Work order:
Please write out, exactly as given, the line that contains "Wrap output in <instances>...</instances>. Highlight" and all lines that follow it through the end of the listing, and nothing else.

Input section start

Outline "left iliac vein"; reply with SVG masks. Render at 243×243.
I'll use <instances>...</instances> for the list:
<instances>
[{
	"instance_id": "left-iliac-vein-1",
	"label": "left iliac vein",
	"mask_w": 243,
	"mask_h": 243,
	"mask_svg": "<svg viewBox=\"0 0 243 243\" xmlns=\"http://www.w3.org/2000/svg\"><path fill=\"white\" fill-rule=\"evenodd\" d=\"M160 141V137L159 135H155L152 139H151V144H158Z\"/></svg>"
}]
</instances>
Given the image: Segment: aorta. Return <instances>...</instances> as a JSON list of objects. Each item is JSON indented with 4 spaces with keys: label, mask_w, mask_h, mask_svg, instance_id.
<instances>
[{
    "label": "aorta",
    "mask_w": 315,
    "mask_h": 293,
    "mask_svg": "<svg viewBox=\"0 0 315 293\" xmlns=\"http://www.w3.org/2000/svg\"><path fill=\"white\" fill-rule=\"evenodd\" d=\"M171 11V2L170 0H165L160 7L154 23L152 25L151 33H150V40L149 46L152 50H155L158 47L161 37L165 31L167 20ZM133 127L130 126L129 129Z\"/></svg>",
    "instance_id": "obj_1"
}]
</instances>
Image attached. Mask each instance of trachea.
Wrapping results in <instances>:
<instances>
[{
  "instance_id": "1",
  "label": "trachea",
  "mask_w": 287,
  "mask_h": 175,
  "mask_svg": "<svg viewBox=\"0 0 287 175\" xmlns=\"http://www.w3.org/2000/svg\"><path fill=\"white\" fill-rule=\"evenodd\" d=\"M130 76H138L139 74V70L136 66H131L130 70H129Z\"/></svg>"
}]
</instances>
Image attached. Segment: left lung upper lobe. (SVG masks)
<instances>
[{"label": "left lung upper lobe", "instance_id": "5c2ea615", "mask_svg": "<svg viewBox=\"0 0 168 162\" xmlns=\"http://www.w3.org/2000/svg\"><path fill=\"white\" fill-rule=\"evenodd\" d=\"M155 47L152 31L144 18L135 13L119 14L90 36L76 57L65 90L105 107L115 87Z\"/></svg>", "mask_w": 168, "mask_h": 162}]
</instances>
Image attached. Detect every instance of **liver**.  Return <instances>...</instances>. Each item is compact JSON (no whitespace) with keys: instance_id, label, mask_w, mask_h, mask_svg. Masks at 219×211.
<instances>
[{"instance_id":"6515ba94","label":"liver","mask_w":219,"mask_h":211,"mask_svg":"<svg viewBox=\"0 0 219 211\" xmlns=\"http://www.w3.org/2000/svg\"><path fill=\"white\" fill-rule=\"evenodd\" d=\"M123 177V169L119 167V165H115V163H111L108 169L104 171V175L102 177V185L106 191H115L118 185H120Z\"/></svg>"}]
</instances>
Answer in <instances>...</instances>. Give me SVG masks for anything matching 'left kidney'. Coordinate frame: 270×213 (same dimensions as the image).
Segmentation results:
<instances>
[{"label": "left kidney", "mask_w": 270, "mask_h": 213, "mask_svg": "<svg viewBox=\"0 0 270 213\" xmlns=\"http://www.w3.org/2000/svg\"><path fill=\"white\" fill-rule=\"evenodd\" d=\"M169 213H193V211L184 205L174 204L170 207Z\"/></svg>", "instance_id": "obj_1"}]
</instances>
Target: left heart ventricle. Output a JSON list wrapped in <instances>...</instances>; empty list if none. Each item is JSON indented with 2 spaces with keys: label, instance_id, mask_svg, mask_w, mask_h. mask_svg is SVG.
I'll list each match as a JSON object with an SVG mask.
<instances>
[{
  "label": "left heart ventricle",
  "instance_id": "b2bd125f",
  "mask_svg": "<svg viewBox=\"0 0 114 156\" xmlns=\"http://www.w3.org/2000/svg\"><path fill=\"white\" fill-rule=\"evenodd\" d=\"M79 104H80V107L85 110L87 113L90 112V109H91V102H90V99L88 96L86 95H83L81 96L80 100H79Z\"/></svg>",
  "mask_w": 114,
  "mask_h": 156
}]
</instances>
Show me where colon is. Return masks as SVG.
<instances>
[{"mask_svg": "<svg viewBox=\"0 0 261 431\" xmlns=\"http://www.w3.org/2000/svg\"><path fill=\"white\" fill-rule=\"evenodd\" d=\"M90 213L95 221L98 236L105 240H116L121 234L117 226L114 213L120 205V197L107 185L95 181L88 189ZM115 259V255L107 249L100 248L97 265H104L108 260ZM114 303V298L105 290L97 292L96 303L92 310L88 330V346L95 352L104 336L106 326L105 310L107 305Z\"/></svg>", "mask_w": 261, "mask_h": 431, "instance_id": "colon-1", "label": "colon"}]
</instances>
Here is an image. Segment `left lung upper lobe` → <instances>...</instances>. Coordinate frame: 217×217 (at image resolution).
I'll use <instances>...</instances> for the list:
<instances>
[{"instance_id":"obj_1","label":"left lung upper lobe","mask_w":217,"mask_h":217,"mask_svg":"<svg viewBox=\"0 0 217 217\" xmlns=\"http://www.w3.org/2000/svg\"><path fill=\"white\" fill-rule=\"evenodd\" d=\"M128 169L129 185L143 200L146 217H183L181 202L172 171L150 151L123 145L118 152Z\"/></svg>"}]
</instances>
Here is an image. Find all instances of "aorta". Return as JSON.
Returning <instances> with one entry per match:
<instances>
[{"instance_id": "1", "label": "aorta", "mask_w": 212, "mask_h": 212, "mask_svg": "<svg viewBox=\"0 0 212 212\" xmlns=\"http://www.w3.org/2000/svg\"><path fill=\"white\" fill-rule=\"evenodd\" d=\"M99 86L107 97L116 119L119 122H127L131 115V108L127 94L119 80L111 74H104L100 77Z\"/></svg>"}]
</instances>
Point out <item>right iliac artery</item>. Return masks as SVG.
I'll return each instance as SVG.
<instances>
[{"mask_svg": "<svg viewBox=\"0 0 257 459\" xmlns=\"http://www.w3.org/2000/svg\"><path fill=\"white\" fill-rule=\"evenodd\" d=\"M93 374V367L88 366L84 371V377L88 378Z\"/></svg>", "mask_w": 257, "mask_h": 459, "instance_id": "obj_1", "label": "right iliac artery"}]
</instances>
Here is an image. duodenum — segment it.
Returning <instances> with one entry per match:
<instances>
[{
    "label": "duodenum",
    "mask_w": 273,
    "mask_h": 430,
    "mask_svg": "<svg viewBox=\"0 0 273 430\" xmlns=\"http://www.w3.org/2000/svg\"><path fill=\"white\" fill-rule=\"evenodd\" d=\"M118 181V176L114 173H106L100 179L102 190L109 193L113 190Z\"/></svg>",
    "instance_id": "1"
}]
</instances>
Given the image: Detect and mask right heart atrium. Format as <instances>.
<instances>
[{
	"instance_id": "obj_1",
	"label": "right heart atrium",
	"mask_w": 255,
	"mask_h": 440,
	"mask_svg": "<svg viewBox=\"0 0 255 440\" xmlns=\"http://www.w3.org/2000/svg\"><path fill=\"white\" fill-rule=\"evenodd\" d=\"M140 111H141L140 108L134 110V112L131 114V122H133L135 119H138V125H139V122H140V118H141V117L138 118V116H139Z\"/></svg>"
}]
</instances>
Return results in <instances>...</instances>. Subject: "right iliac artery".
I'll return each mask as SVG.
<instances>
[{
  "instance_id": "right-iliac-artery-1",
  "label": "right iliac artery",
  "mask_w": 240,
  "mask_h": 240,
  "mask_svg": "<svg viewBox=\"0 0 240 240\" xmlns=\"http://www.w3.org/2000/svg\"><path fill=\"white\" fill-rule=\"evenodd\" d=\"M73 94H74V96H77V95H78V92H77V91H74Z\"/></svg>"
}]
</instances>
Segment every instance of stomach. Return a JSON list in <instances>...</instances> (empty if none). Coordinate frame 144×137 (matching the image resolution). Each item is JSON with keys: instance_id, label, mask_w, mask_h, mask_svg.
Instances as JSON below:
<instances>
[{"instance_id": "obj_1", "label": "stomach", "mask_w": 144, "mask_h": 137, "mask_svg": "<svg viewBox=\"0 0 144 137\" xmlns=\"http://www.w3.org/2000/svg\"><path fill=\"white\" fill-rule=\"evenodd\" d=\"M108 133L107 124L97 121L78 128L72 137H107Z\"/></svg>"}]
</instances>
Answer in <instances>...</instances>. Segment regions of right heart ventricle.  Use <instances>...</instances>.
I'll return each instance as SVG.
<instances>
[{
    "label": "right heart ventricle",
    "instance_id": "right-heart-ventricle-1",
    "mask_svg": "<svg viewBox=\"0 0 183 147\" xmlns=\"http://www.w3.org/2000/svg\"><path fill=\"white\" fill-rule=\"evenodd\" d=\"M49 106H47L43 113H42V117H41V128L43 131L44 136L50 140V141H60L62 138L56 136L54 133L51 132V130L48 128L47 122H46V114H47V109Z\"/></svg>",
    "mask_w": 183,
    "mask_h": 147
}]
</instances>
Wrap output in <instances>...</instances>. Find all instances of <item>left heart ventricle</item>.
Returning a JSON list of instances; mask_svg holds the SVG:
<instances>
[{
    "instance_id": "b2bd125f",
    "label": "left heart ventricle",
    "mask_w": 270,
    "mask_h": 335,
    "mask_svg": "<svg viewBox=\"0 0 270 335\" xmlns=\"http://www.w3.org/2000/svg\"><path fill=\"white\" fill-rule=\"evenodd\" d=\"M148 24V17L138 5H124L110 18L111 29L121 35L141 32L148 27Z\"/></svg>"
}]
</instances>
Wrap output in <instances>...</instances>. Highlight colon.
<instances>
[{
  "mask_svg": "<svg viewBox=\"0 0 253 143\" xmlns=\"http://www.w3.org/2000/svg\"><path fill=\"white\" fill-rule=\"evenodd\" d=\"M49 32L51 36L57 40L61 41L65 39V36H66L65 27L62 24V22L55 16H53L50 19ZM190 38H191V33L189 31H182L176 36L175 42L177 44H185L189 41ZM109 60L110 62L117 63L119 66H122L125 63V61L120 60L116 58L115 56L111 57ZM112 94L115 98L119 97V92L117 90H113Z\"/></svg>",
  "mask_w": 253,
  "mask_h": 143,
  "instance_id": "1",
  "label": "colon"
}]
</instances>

Input section end

Result for this exercise:
Wrap output in <instances>...</instances>. Highlight colon.
<instances>
[{
  "mask_svg": "<svg viewBox=\"0 0 253 143\" xmlns=\"http://www.w3.org/2000/svg\"><path fill=\"white\" fill-rule=\"evenodd\" d=\"M49 32L51 36L57 40L61 41L65 39V36H66L65 27L62 24V22L55 16H53L50 19ZM190 38H191V33L189 31H182L176 36L175 42L177 44H185L189 41ZM109 60L110 62L117 63L119 66H122L125 63V61L120 60L116 58L115 56L111 57ZM112 94L115 98L119 97V92L117 90H113Z\"/></svg>",
  "mask_w": 253,
  "mask_h": 143,
  "instance_id": "1",
  "label": "colon"
}]
</instances>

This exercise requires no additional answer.